Black holes, complexity and quantum chaos

TL;DR

This work extends Nielsen’s geometric framework for quantum complexity to finite-temperature and conformal settings, introducing penalty-augmented metrics on the unitary manifold to study complexity growth in black holes and chaotic systems. It identifies two growth modes—simple (symmetry-driven) and operator growth— and shows symmetry flows yield tractable costs, while chaos and Lyapunov dynamics govern the exponential growth of complexity near horizons. In SYK, a concrete lower bound links operator growth to chaos, with long-time behavior transitioning to linear growth after scrambling in agreement with gravitational backreaction and Lloyd’s bound. The results propose a bulk–boundary correspondence where growth of energy and average scaling dimensions track each other, and they establish a framework for comparing gravity duals via complexity growth patterns.

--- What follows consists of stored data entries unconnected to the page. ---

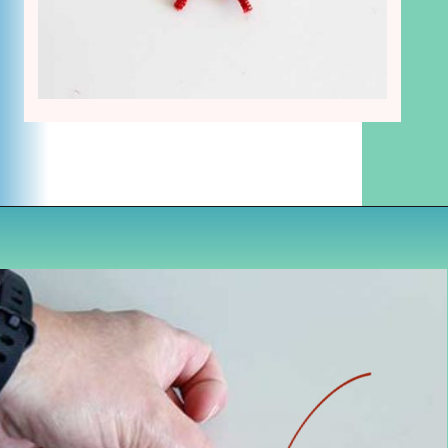
Opening
https://www.houseofhawthornes.com/chenille-pipe-cleaner-christmas-craft/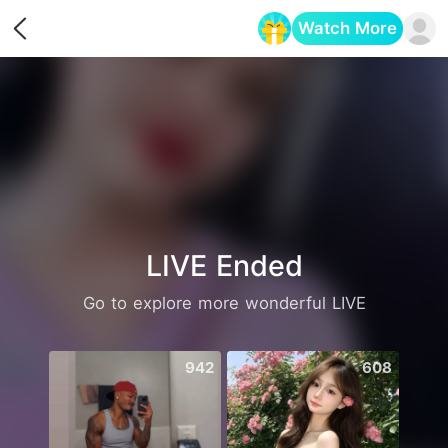
Watch More
Opens in a new tab
LIVE Ended
Go to explore more wonderful LIVE
942
608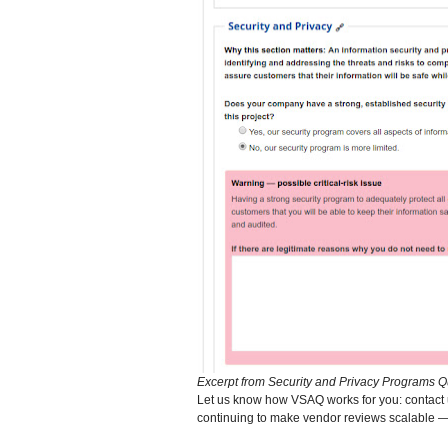
Excerpt from Security and Privacy Programs Q
Let us know how VSAQ works for you: contact 
continuing to make vendor reviews scalable 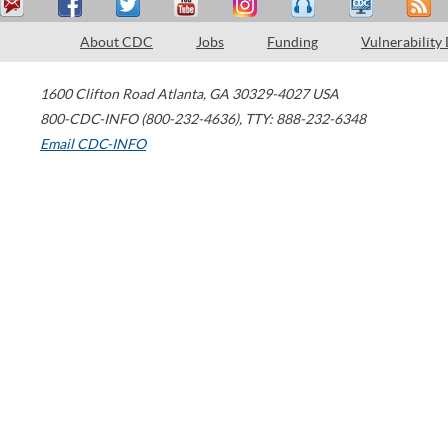
About CDC
Jobs
Funding
Vulnerability
1600 Clifton Road
Atlanta
,
GA
30329-4027
USA
800-CDC-INFO (800-232-4636)
,
TTY: 888-232-6348
Email CDC-INFO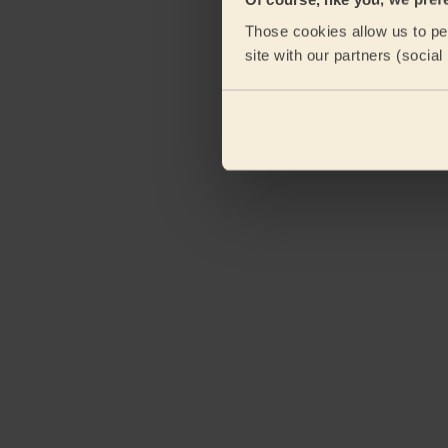
Those cookies allow us to per
site with our partners (socia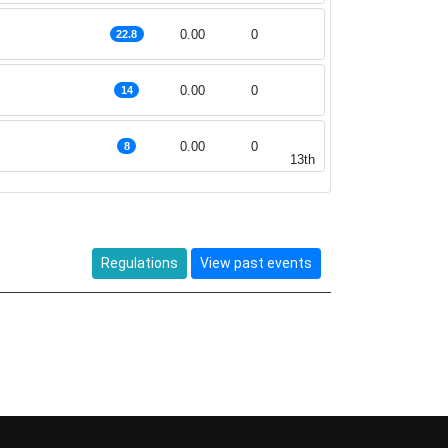
g
0.00
0
22.8
0.00
0
14
0.00
0
8
13th
Regulations
View past events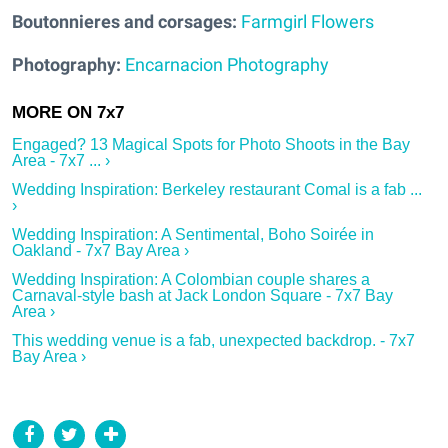
Boutonnieres and corsages:
Farmgirl Flowers
Photography:
Encarnacion Photography
Engaged? 13 Magical Spots for Photo Shoots in the Bay
Area - 7x7 ... ›
Wedding Inspiration: Berkeley restaurant Comal is a fab ...
›
Wedding Inspiration: A Sentimental, Boho Soirée in
Oakland - 7x7 Bay Area ›
Wedding Inspiration: A Colombian couple shares a
Carnaval-style bash at Jack London Square - 7x7 Bay
Area ›
This wedding venue is a fab, unexpected backdrop. - 7x7
Bay Area ›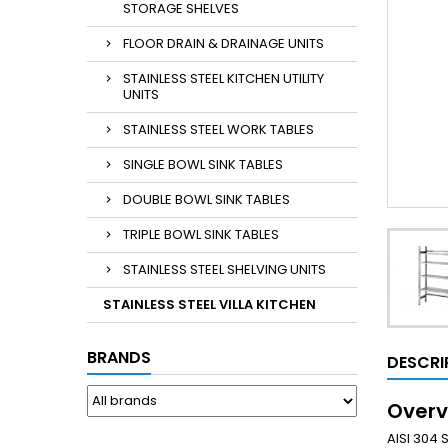
STORAGE SHELVES
FLOOR DRAIN & DRAINAGE UNITS
STAINLESS STEEL KITCHEN UTILITY
UNITS
STAINLESS STEEL WORK TABLES
SINGLE BOWL SINK TABLES
DOUBLE BOWL SINK TABLES
TRIPLE BOWL SINK TABLES
STAINLESS STEEL SHELVING UNITS
STAINLESS STEEL VILLA KITCHEN
BRANDS
DESCRI
Overv
AISI 304 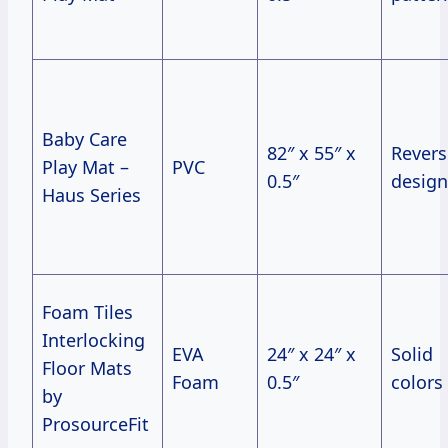
Baby Care
82″ x 55″ x
Revers
Play Mat –
PVC
0.5″
design
Haus Series
Foam Tiles
Interlocking
EVA
24″ x 24″ x
Solid
Floor Mats
Foam
0.5″
colors
by
ProsourceFit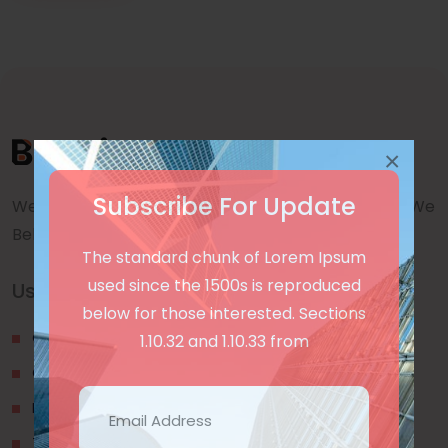
×
Subscribe For Update
We are a awward winning multinaitonal Company. We
Believe quality and standard worlwidex Consider.
The standard chunk of Lorem Ipsum
used since the 1500s is reproduced
Useful Links
below for those interested. Sections
Our Blogs
1.10.32 and 1.10.33 from
Contact Us
Privacy Policy
Terms & Conditions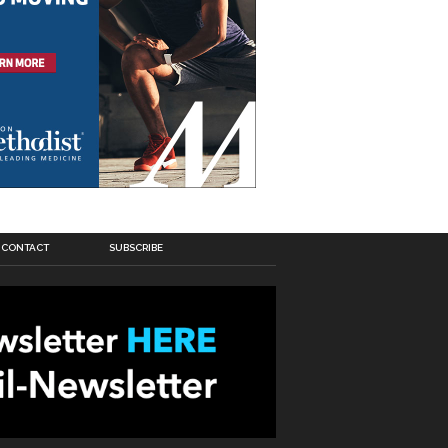
CONTACT
SUBSCRIBE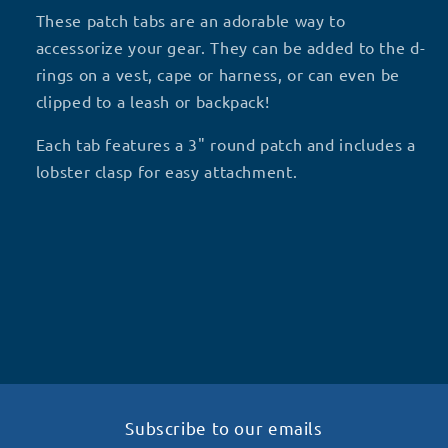
HAUNTING
HAUNTING
These patch tabs are an adorable way to
WE&#39;RE
WE&#39;RE
accessorize your gear. They can be added to the d-
WORKING
WORKING
rings on a vest, cape or harness, or can even be
H4
H4
clipped to a leash or backpack!
Each tab features a 3" round patch and includes a
lobster clasp for easy attachment.
Subscribe to our emails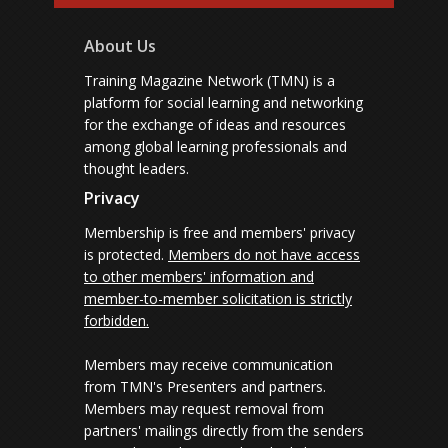
About Us
Training Magazine Network (TMN) is a
platform for social learning and networking
for the exchange of ideas and resources
among global learning professionals and
thought leaders.
Privacy
Membership is free and members' privacy
is protected.
Members do not have access
to other members' information and
member-to-member solicitation is strictly
forbidden.
Members may receive communication
from TMN's Presenters and partners.
Members may request removal from
partners' mailings directly from the senders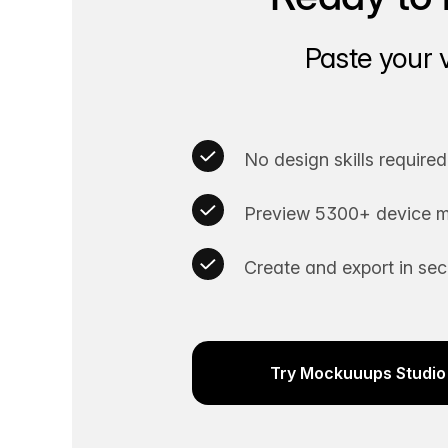
Paste your 
No design skills required
Preview 5300+ device m
Create and export in se
Try Mockuuups Studio 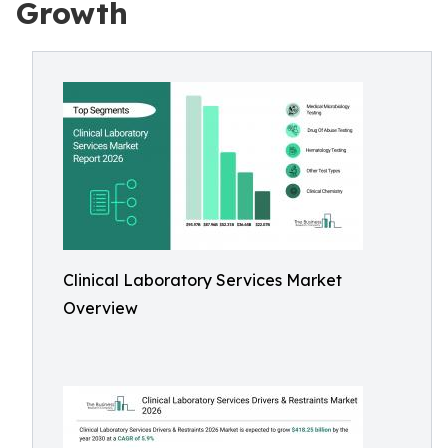
Growth
Clinical Laboratory Services Market
Overview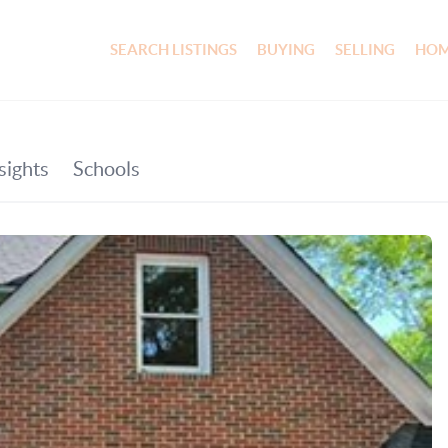
SEARCH LISTINGS
BUYING
SELLING
HOM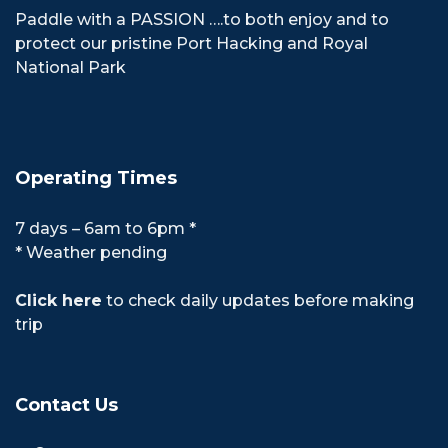
Paddle with a PASSION ….to both enjoy and to
protect our pristine Port Hacking and Royal
National Park
Operating Times
7 days – 6am to 6pm *
* Weather pending
Click here
to check daily updates before making
trip
Contact Us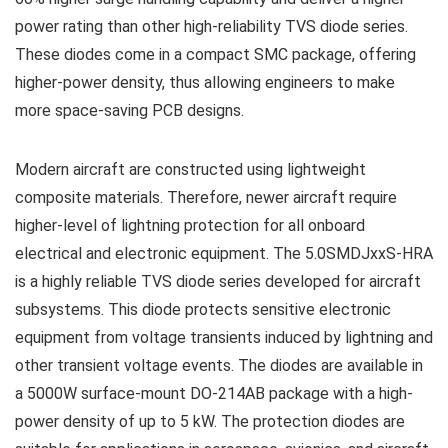
power rating than other high-reliability TVS diode series.
These diodes come in a compact SMC package, offering
higher-power density, thus allowing engineers to make
more space-saving PCB designs.
Modern aircraft are constructed using lightweight
composite materials. Therefore, newer aircraft require
higher-level of lightning protection for all onboard
electrical and electronic equipment. The 5.0SMDJxxS-HRA
is a highly reliable TVS diode series developed for aircraft
subsystems. This diode protects sensitive electronic
equipment from voltage transients induced by lightning and
other transient voltage events. The diodes are available in
a 5000W surface-mount DO-214AB package with a high-
power density of up to 5 kW. The protection diodes are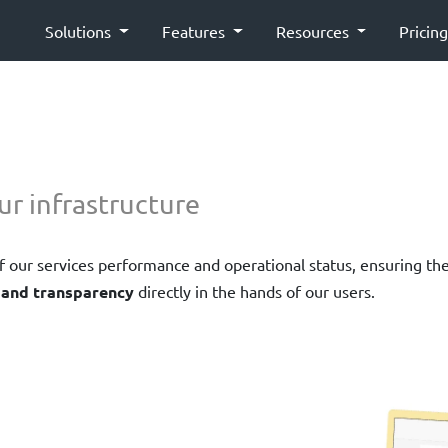
Solutions
Features
Resources
Pricin
ur infrastructure
 of our services performance and operational status, ensuring th
 and transparency
directly in the hands of our users.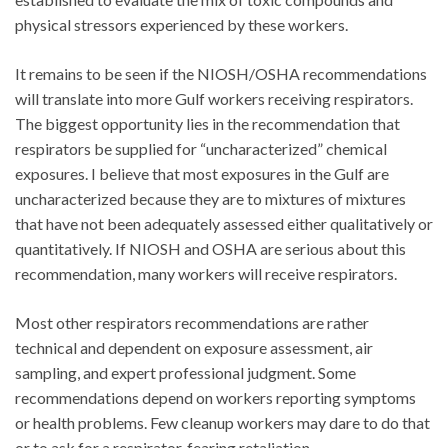
physical stressors experienced by these workers.
It remains to be seen if the NIOSH/OSHA recommendations
will translate into more Gulf workers receiving respirators.
The biggest opportunity lies in the recommendation that
respirators be supplied for “uncharacterized” chemical
exposures. I believe that most exposures in the Gulf are
uncharacterized because they are to mixtures of mixtures
that have not been adequately assessed either qualitatively or
quantitatively. If NIOSH and OSHA are serious about this
recommendation, many workers will receive respirators.
Most other respirators recommendations are rather
technical and dependent on exposure assessment, air
sampling, and expert professional judgment. Some
recommendations depend on workers reporting symptoms
or health problems. Few cleanup workers may dare to do that
or to ask for a respirator, fearing retaliation.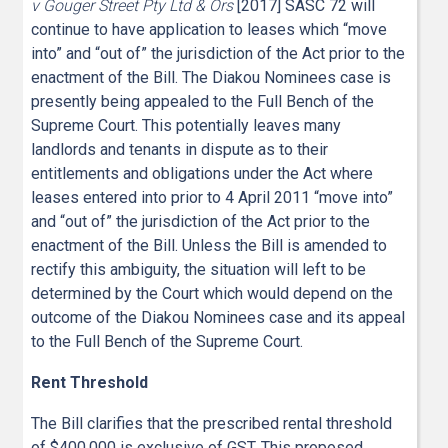
v Gouger Street Pty Ltd & Ors
[2017] SASC 72 will
continue to have application to leases which “move
into” and “out of” the jurisdiction of the Act prior to the
enactment of the Bill. The Diakou Nominees case is
presently being appealed to the Full Bench of the
Supreme Court. This potentially leaves many
landlords and tenants in dispute as to their
entitlements and obligations under the Act where
leases entered into prior to 4 April 2011 “move into”
and “out of” the jurisdiction of the Act prior to the
enactment of the Bill. Unless the Bill is amended to
rectify this ambiguity, the situation will left to be
determined by the Court which would depend on the
outcome of the Diakou Nominees case and its appeal
to the Full Bench of the Supreme Court.
Rent Threshold
The Bill clarifies that the prescribed rental threshold
of $400,000 is exclusive of GST. This proposed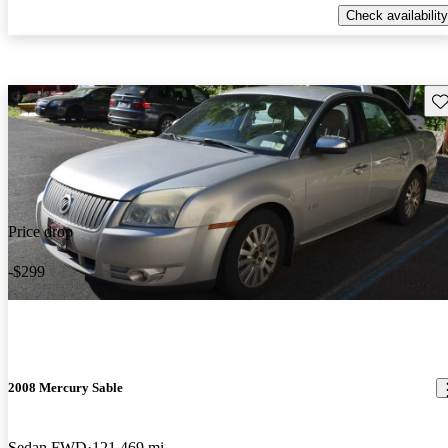
Check availability
Sav
Price drop
-$299
2008 Mercury Sable
Sedan FWD
121,469 mi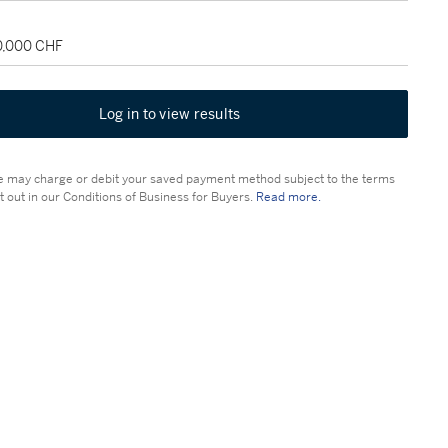
30,000 CHF
Log in to view results
 may charge or debit your saved payment method subject to the terms
t out in our Conditions of Business for Buyers.
Read more.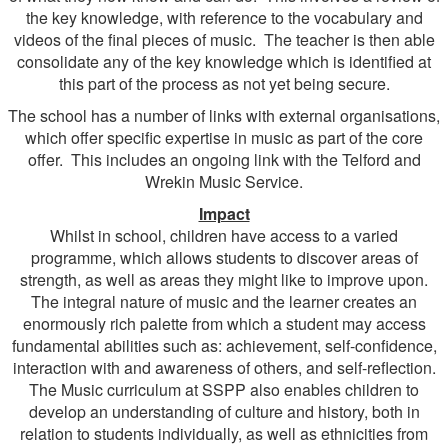
the key knowledge, with reference to the vocabulary and
videos of the final pieces of music. The teacher is then able
consolidate any of the key knowledge which is identified at
this part of the process as not yet being secure.
The school has a number of links with external organisations,
which offer specific expertise in music as part of the core
offer. This includes an ongoing link with the Telford and
Wrekin Music Service.
Impact
Whilst in school, children have access to a varied
programme, which allows students to discover areas of
strength, as well as areas they might like to improve upon.
The integral nature of music and the learner creates an
enormously rich palette from which a student may access
fundamental abilities such as: achievement, self-confidence,
interaction with and awareness of others, and self-reflection.
The Music curriculum at SSPP also enables children to
develop an understanding of culture and history, both in
relation to students individually, as well as ethnicities from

Overall, the paper provides a quantifiable bridge between geometric complexity, quantum chaos, and holographic duality, anchored by symmetry analysis and SYK insights.

Abstract

We study aspects of black holes and quantum chaos through the behavior of computational costs, which are distance notions in the manifold of unitaries of the theory. To this end, we enlarge Nielsen geometric approach to quantum computation and provide metrics for finite temperature/energy scenarios and CFT's. From the framework, it is clear that costs can grow in two different ways: operator vs `simple' growths. The first type mixes operators associated to different penalties, while the second does not. Important examples of simple growths are those related to symmetry transformations, and we describe the costs of rotations, translations, and boosts. For black holes, this analysis shows how infalling particle costs are controlled by the maximal Lyapunov exponent, and motivates a further bound on the growth of chaos. The analysis also suggests a correspondence between proper energies in the bulk and average `local' scaling dimensions in the boundary. Finally, we describe these complexity features from a dual perspective. Using recent results on SYK we compute a lower bound to the computational cost growth in SYK at infinite temperature. At intermediate times it is controlled by the Lyapunov exponent, while at long times it saturates to a linear growth, as expected from the gravity description.